In der Landwirtschaft werden Pestizide versprüht und Nitrate freigesetzt. Die Gesundheitsrisiken für Menschen sind nach Ansicht von Experten nicht zu unterschätzen

Von einer gesunden Landwirtschaft und Ernährung, sagen manche Fachleute, ist Deutschland noch weit entfernt. Zwar sind Lebensmittel hierzulande in üppiger Vielfalt verfügbar, die Qualität wird von zahlreichen Behörden auch genau überprüft, gleichwohl führen die industriellen Produktionsmethoden und der weltweite Handel mit Agrarprodukten zu Gesundheitsrisiken, die nicht von der Hand zu weisen, aber im Einzelfall aufgrund diverser Wechselwirkungen schwer zu beweisen sind.

Chemische Pflanzenschutzmittel, Nitrate, Antibiotika, Schwermetalle oder Dioxine: Über den direkten Kontakt sowie Nahrungs- und Futtermittel können schädliche Substanzen in den Körper gelangen. Die von Medizinern diskutierten möglichen Folgen beim Menschen sind Krankheiten, die von Allergien über bösartige Tumore bis zu Erbgutveränderungen reichen und in vielen Fällen im Ursache-Wirkungs-Mechanismus noch nicht hinreichend erforscht sind.

Pestizide Ohne Pestizide etwa läuft in der modernen Landwirtschaft nichts. Die umstrittene "Chemiekeule", die Bauern auf ihren Äckern einsetzen, sorgt für ungestörtes Wachstum. Unkräuter, Schädlinge oder Pilze werden mit Hilfe von Herbiziden, Insektiziden oder Fungiziden zuverlässig vernichtet, der Ausschuss ist gering, der Ertrag tendenziell immer größer.

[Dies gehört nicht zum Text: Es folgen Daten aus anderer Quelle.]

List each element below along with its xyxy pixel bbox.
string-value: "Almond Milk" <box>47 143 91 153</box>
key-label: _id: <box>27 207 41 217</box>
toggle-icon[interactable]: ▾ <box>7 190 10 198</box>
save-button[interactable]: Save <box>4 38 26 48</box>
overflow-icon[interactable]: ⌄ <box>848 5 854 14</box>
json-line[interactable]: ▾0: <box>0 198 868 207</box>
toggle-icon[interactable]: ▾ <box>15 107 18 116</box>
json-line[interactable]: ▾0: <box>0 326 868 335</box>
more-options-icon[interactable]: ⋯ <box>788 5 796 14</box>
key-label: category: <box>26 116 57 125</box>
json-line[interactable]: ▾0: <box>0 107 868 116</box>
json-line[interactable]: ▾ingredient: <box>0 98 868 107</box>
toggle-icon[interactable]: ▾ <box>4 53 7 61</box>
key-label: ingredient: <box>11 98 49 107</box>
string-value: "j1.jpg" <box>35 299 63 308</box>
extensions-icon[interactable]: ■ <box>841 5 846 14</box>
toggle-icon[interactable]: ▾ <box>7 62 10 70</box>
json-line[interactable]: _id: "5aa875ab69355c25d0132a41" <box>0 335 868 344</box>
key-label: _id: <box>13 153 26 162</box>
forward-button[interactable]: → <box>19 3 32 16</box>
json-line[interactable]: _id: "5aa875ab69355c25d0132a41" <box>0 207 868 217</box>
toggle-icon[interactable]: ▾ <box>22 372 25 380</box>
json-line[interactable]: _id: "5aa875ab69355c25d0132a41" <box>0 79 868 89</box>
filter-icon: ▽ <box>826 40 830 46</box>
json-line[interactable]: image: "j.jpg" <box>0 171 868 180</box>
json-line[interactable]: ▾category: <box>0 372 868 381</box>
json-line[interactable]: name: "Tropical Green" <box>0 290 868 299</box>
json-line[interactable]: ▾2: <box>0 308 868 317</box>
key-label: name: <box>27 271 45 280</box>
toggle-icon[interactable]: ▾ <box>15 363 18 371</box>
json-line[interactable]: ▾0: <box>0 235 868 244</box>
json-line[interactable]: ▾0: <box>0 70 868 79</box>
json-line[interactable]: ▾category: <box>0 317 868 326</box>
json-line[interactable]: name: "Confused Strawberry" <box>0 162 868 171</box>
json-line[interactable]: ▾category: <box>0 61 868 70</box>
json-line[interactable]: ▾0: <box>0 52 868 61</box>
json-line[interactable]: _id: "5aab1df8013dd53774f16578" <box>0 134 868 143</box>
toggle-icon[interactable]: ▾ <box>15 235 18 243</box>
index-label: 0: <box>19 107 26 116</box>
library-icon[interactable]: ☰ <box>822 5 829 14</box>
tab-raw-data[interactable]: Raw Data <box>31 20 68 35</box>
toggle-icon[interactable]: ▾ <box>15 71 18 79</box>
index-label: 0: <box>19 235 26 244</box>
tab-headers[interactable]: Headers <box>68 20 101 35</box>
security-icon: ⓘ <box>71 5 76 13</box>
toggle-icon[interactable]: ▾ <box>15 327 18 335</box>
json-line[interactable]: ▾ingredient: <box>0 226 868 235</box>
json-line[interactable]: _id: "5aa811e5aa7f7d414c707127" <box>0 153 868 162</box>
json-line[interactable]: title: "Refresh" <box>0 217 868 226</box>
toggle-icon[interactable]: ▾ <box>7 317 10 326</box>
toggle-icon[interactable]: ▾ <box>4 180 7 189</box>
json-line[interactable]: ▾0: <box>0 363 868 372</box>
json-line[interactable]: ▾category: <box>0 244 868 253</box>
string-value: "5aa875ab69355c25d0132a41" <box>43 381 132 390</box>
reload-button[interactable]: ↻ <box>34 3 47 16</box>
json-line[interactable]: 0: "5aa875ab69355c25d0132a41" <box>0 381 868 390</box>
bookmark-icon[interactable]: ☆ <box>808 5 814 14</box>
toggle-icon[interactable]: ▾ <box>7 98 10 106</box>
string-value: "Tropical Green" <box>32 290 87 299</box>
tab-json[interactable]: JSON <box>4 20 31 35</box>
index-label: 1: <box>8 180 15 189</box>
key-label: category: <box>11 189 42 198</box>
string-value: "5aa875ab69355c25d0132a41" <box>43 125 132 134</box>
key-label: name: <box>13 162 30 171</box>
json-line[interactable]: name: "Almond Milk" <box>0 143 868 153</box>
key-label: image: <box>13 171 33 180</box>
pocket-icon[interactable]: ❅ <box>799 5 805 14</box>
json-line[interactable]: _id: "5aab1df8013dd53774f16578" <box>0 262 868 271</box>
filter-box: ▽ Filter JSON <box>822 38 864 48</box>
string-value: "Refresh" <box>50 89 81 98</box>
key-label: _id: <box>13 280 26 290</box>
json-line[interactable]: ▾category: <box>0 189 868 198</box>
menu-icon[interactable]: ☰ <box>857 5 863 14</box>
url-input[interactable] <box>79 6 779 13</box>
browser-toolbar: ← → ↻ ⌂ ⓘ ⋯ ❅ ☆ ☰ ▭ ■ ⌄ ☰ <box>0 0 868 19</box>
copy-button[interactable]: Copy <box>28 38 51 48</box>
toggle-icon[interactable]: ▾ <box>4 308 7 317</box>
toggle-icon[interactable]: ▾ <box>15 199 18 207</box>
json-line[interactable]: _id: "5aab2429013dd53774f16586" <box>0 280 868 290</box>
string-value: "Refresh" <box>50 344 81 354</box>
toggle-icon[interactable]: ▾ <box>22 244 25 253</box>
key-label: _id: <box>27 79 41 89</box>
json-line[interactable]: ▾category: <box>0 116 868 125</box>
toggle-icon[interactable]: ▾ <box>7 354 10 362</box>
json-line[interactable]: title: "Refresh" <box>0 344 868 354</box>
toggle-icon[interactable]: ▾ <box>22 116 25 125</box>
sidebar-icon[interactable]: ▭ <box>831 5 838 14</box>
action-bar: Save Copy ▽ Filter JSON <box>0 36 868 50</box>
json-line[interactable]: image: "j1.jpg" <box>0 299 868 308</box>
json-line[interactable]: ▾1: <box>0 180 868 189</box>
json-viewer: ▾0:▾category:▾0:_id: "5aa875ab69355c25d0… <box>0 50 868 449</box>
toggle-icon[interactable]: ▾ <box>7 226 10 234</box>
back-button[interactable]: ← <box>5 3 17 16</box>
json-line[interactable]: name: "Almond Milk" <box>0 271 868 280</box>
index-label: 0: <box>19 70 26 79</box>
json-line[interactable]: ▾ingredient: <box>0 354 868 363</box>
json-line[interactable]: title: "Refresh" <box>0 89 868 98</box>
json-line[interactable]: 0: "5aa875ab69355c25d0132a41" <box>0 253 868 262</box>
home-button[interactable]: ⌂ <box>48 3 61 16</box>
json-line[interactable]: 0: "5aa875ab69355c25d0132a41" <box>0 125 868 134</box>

Diese landwirtschaftliche Erfolgsstory hat jedoch ihre Schattenseiten. Pestizide wirken als Gifte großflächig auf die Umwelt ein und damit auch auf die menschliche Gesundheit. Berichte über gehäuft auftretende Erkrankungen und Fehlbildungen bei Neugeborenen in landwirtschaftlichen Anbaugebieten, etwa in Argentinien, gesundheitliche Schäden von Bauern und Winzern im langfristigen Kontakt mit Pestiziden auch in Europa sowie missgebildete Jungtiere sorgen für Verunsicherung.

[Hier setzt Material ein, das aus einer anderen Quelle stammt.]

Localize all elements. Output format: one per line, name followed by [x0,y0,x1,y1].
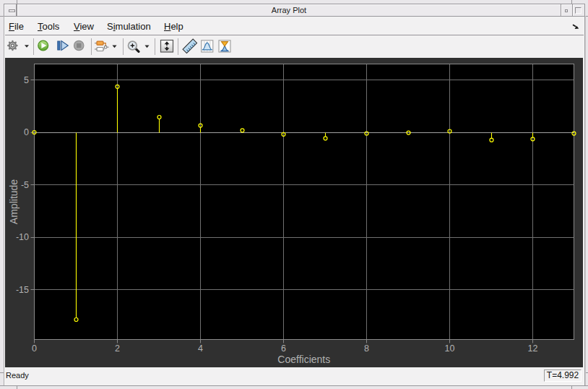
svg-text:8: 8 [364,343,369,354]
svg-text:Amplitude: Amplitude [8,179,20,224]
svg-text:0: 0 [32,343,37,354]
svg-text:-15: -15 [16,285,29,295]
svg-text:-10: -10 [16,232,29,242]
svg-text:-5: -5 [21,180,29,190]
svg-text:0: 0 [24,127,29,137]
svg-text:6: 6 [281,343,286,354]
svg-text:Coefficients: Coefficients [277,354,330,365]
svg-text:5: 5 [24,75,29,85]
svg-text:10: 10 [445,343,455,354]
svg-text:4: 4 [198,343,203,354]
svg-text:2: 2 [115,343,120,354]
svg-text:12: 12 [528,343,538,354]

Rund 280 Wirkstoffe für den Pflanzenschutz sind in Deutschland zugelassen. Bevor ein Pflanzenschutzmittel, das mehrere Wirkstoffe enthalten kann, verwendet werden darf, müssen verschiedene Behörden zustimmen. So gilt in Europa auf Basis der EG-Verordnung Nr. 1107/2009 die gemeinschaftliche Wirkstoffprüfung, die Freigabe der Mittel ist aber Sache der Mitgliedstaaten. In Deutschland entscheidet im Rahmen des Pflanzenschutzgesetzes (PflSchG) das Bundesamt für Verbraucherschutz und Lebensmittelsicherheit (BVL) über die Zulassung. An dem Verfahren beteiligt sind das Bundesinstitut für Risikobewertung (BfR), das Julius Kühn-Institut (JKI), das über Kulturpflanzen forscht, sowie das Umweltbundesamt (UBA).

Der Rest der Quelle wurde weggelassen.